Please transcribe only the lines that run from the line bearing "CREAR CUENTA" to the end of the entries, keeping both end lines. Skip the pictures.

****

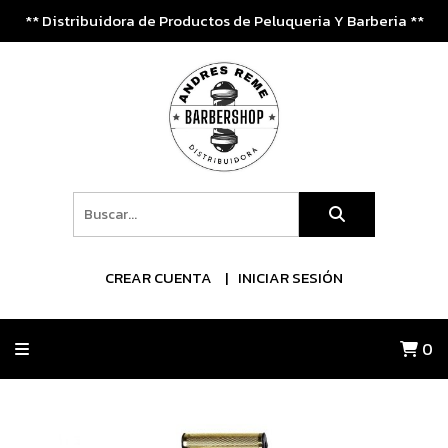
** Distribuidora de Productos de Peluqueria Y Barberia **
CREAR CUENTA
INICIAR SESIÓN
0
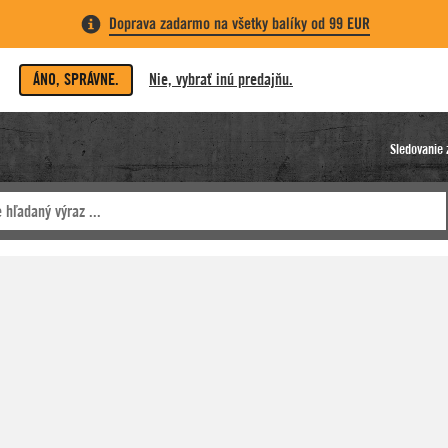
Doprava zadarmo na všetky balíky od 99 EUR
ÁNO, SPRÁVNE.
Nie, vybrať inú predajňu.
Sledovanie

****

Response for this exercise:
CREAR CUENTA
INICIAR SESIÓN
0
Doprava zadarmo na všetky balíky od 99 EUR
ÁNO, SPRÁVNE.
Nie, vybrať inú predajňu.
Sledovanie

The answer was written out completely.